Wednesday, May 20, 2015

Kopiolani Imagines Her Samoan Dolly

       Swish! A great wave is just curling over its crest ere it breaks and falls. A shriek‚ then several more. Crash! The wave has broken, and comes swirling up the beach as it bubbles and boils in masses of white froth. Yell after yell of laughter, as a number of little laughing children scramble to their feet and grab at their small boards ere the receding wave sucks them back into the sea again. That is the scene I am watching as I sit with my back against a rock, high and dry above the reach of the incoming tide.
       For I am a little Samoan dolly, and a lot of boys and girls from our village are playing at their favorite game of surf-riding. Every one of them is a wonderful swimmer, and this is one of the favorite games. My owner is that lovely bright-eyed girl who has just plunged into the sea again with her board, and her name is Kopiolani. Let us watch. There she goes, making her way through the water as easily as if she were walking on dry land, with her little board held in front of her in one hand. Now‚ see how she is waiting there, in the rough sea, for a big wave to come along. Ah, here it is! Yes, it has caught her up and is racing her towards the shore at a great rate. Crash! how it thundered down! And there is Kopiolani, high and dry upon the sand, laughing as she wipes the water from her face and brushes back her drenching hair. Yes, she has had enough of it now, and is coming towards the rock where she left me before entering the sea.
       Though I am far from beautiful, as you would consider beauty‚ being only cut from a block of wood and quite roughly painted to represent a human face‚ yet I appear to Kopiolani as a very lovable doll indeed, and she makes her way straight back to my resting-place. Up she gathers me in her arms, and, with a whole crowd of other girls who have been surf-riding, we set out to search the rock pools, etc., that are still uncovered by the incoming tide. And what a wonderland this all is, for the whole shore is covered with shells and treasures, as well as small crabs and pieces of coral and seaweed. Kopiolani is very keen on the shells, for she is very busily collecting enough of one particular kind to make a necklace for me. She herself always wears one, and has been trying for a long time to gather enough tiny wee ones of the same kind of shell to make one for me. I have never had a real necklace of my own before, although Kopiolani has often made me one from the different gorgeous flowers that grow so abundantly on all hands in Samoa.

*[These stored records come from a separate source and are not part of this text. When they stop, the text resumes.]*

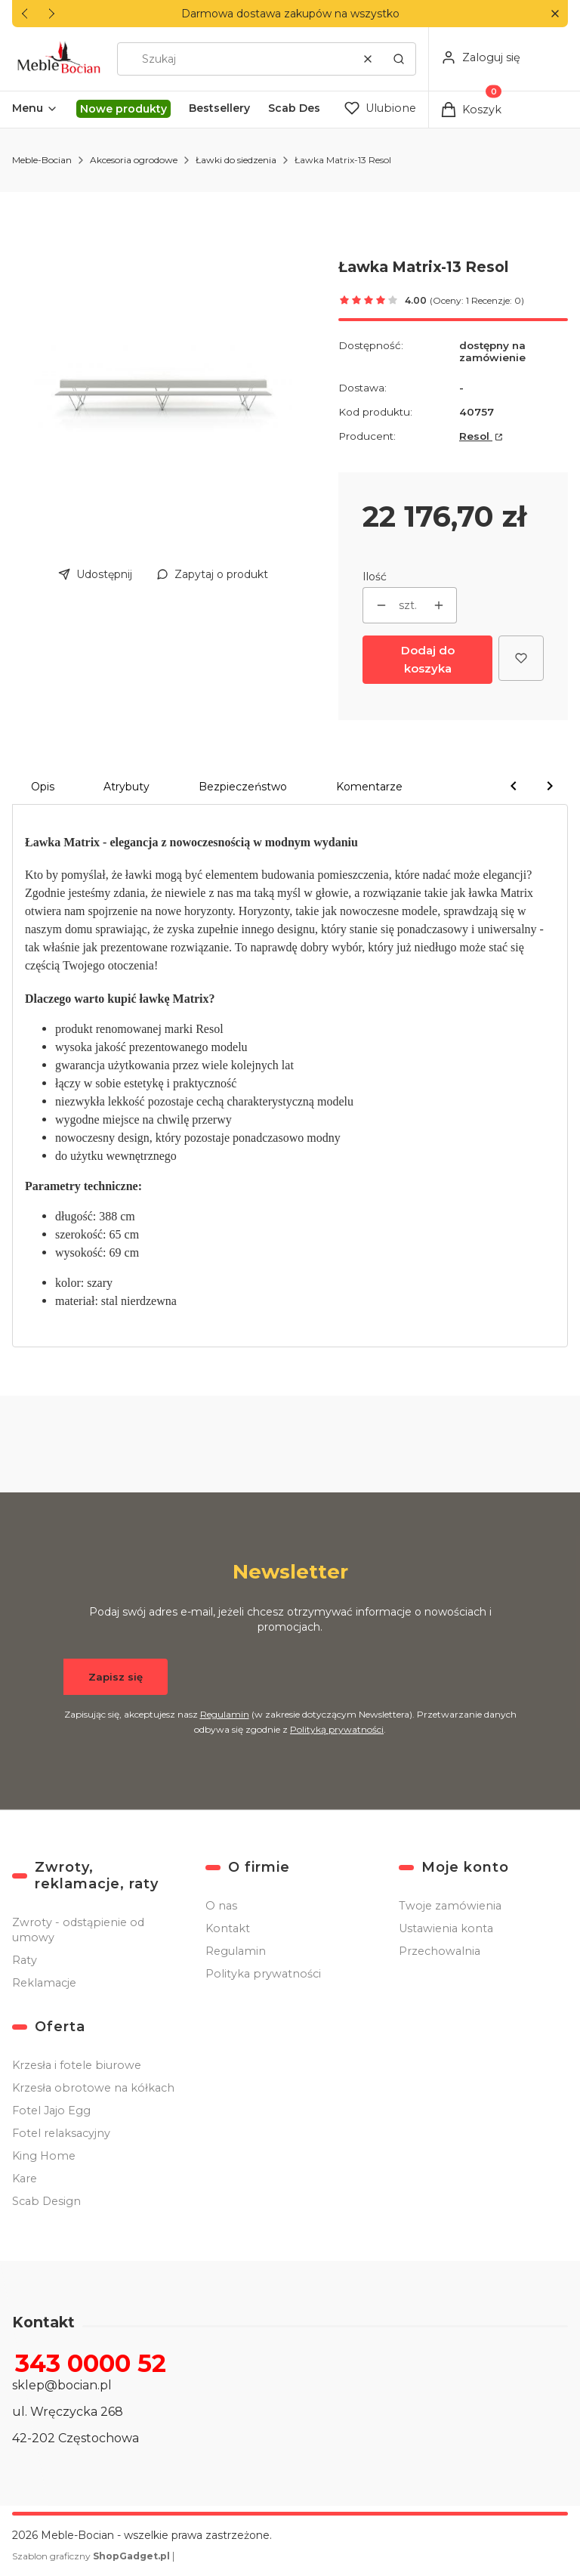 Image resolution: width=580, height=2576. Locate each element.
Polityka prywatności (263, 1974)
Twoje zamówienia (450, 1906)
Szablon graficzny (92, 2556)
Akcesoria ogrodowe (133, 159)
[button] (554, 14)
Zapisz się (115, 1677)
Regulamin (224, 1714)
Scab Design (46, 2201)
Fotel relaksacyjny (61, 2133)
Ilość (374, 576)
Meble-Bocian (42, 159)
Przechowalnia (439, 1951)
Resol (475, 436)
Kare (24, 2178)
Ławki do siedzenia (236, 159)
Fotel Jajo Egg (51, 2110)
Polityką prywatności (337, 1729)
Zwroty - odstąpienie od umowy (78, 1930)
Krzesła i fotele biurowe (76, 2065)
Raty (24, 1960)
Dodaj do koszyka (428, 659)
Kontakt (227, 1928)
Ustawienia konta (446, 1928)
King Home (44, 2156)
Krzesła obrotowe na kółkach (93, 2088)
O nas (221, 1906)
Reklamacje (44, 1983) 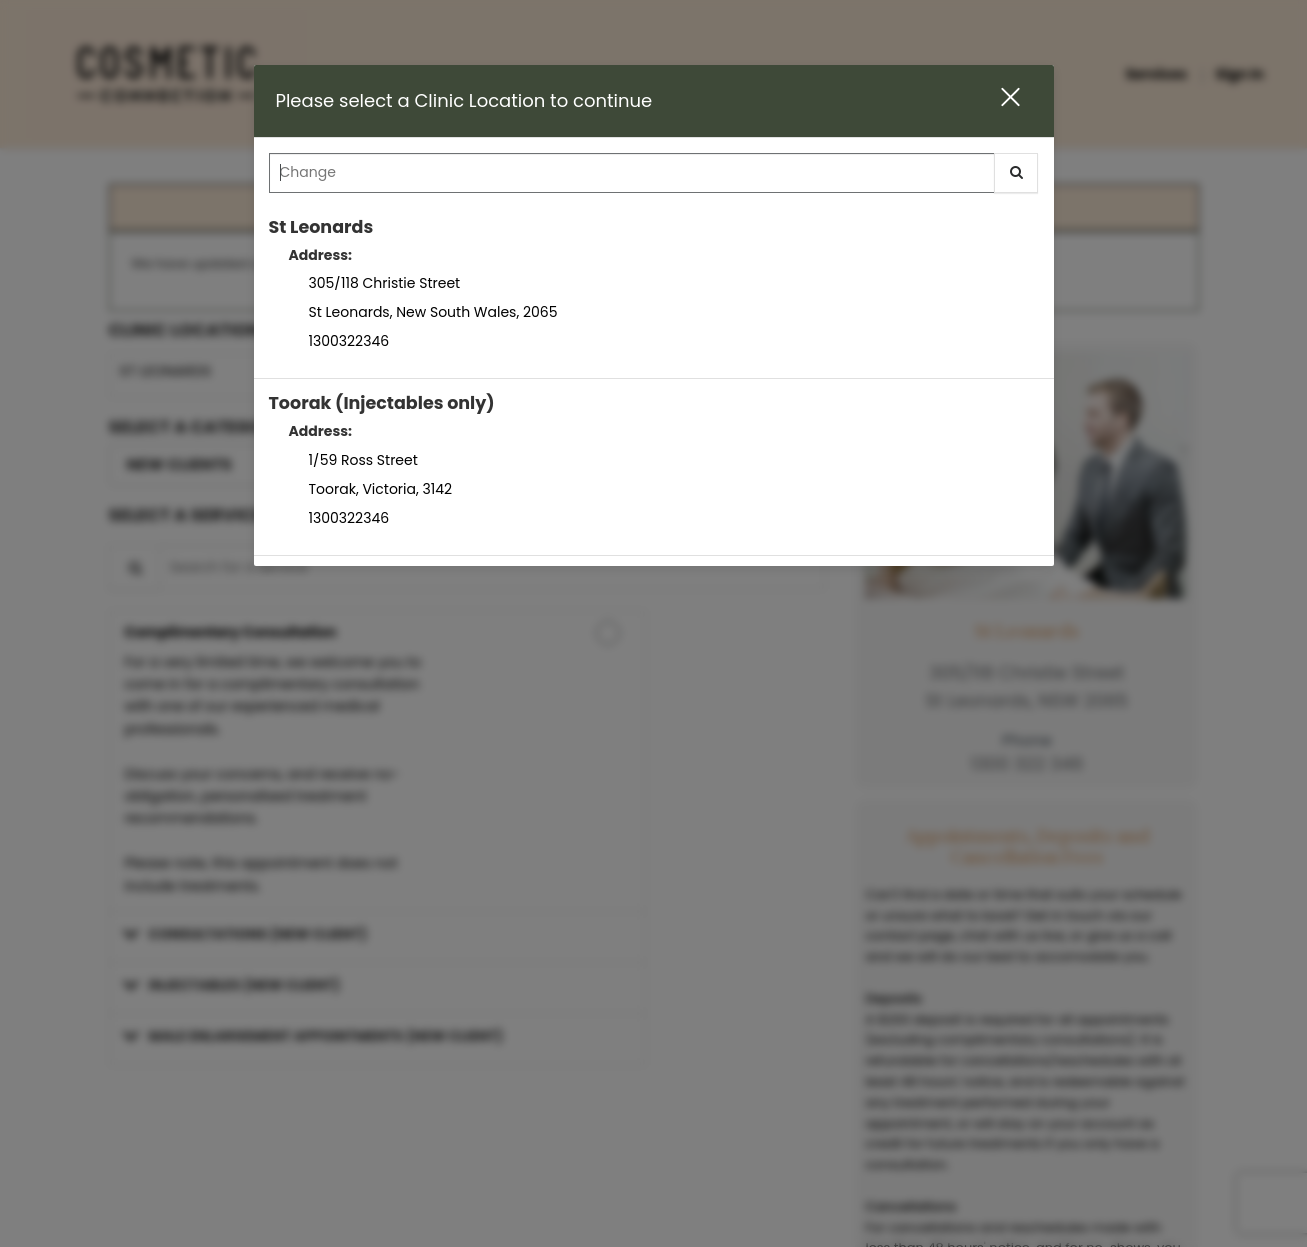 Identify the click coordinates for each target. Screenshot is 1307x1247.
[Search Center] (632, 173)
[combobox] (654, 178)
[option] (654, 291)
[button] (998, 100) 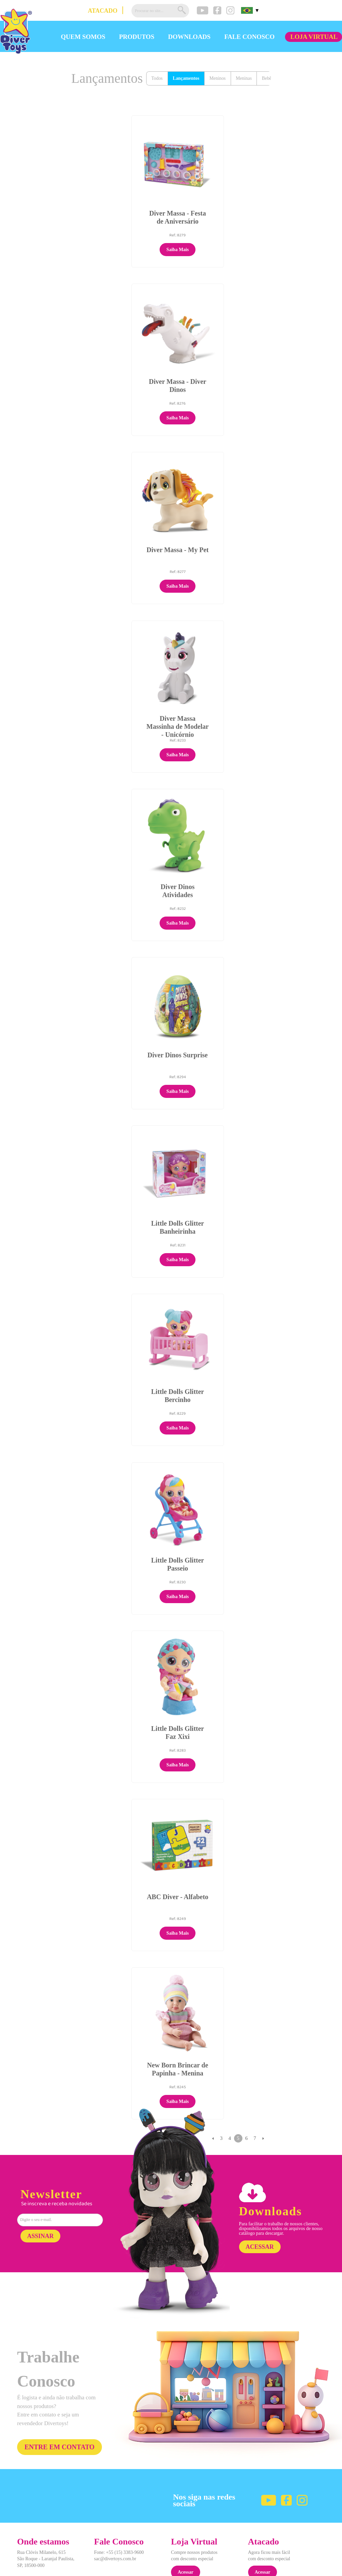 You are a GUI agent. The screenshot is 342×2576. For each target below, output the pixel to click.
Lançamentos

To-day she is very lucky, for the strongly running seas have brought immense quantities of shells with them, and debris of all kinds, and she is continually stooping down and picking up another and another, as her sharp eyes spot them lying on the sand. At last the tide comes in so far that all the girls have to return to the spot from which they were surf-riding, and by this time the sun has completely dried their hair and bodies, so that they can proceed to dress. Samoa is a land of continual summer, so that much clothing would be unnecessary, and the girls all wear a skirt that extends from the shoulders to the knees, just the same way that my own dress does. Although I have told you so much of the playtime doings, you must not suppose that Kopiolani does nothing but play, for she has to go to school and perform many other duties.

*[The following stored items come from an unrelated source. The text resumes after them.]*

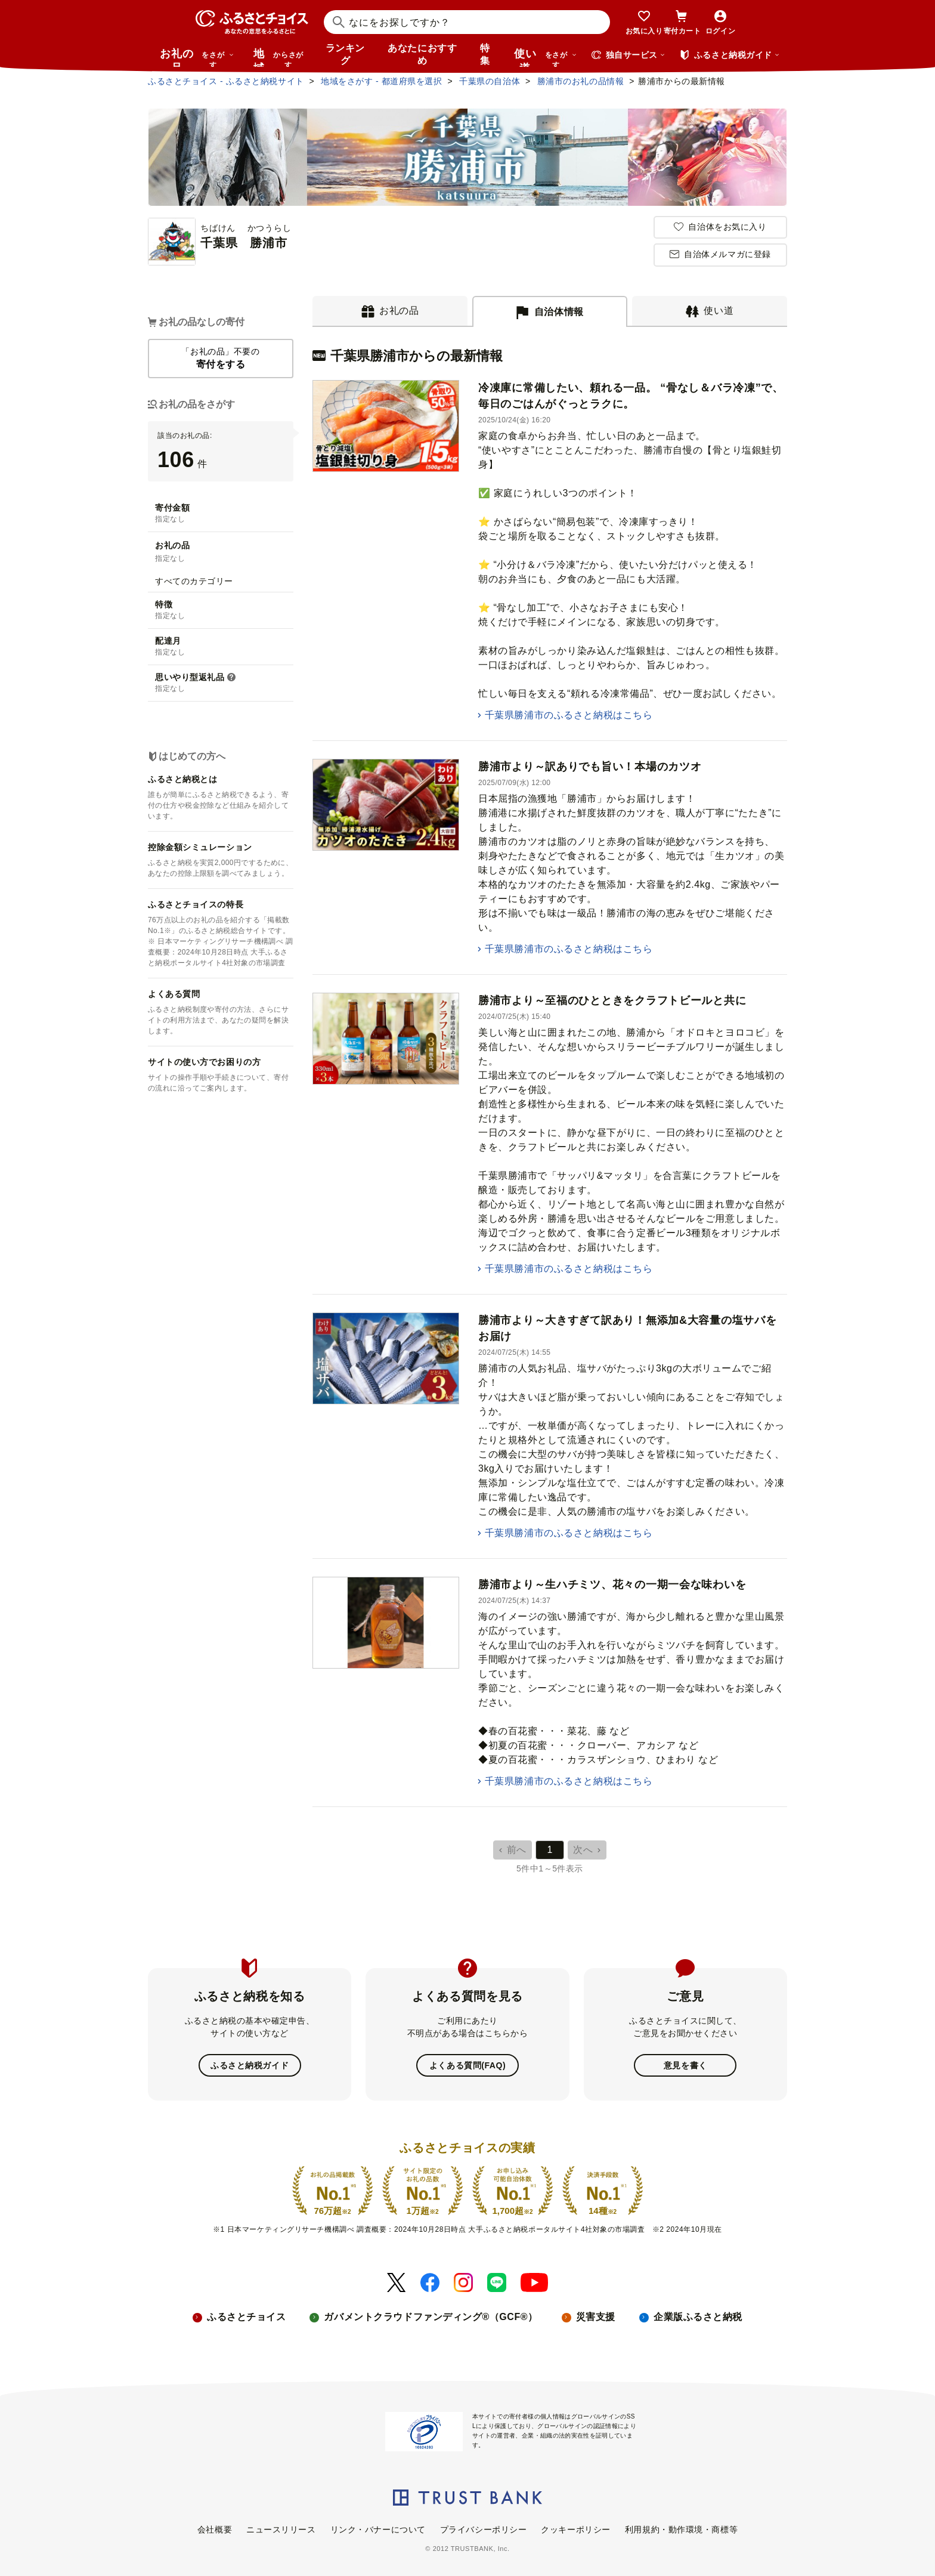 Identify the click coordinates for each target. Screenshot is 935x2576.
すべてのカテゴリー (194, 581)
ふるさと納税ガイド (249, 2065)
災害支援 (595, 2317)
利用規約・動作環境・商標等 (681, 2529)
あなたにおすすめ (422, 54)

       For instance, there is water to be fetched, and this is carried in very remarkable bottles made from coconut shells. First of all, a small hole is cut in the top of the nut, and then a number of sharp stones are put inside, and the nut shaken and shaken until all the soft kernel is removed. A cork to stop the hole is then made, from banana leaves rolled tightly together. Often and often I have been with Kopiolani to the stream with a string of these quaint bottles to fill, and as we return she generally picks a flower to stick in her hair, and then one for me. As we come home, she sings, all the way, a lovely " Sleep, Dolly," song, so that at last, when the darkness falls and we are ready to go to bed, we are both as sleepy, as sleepy can be.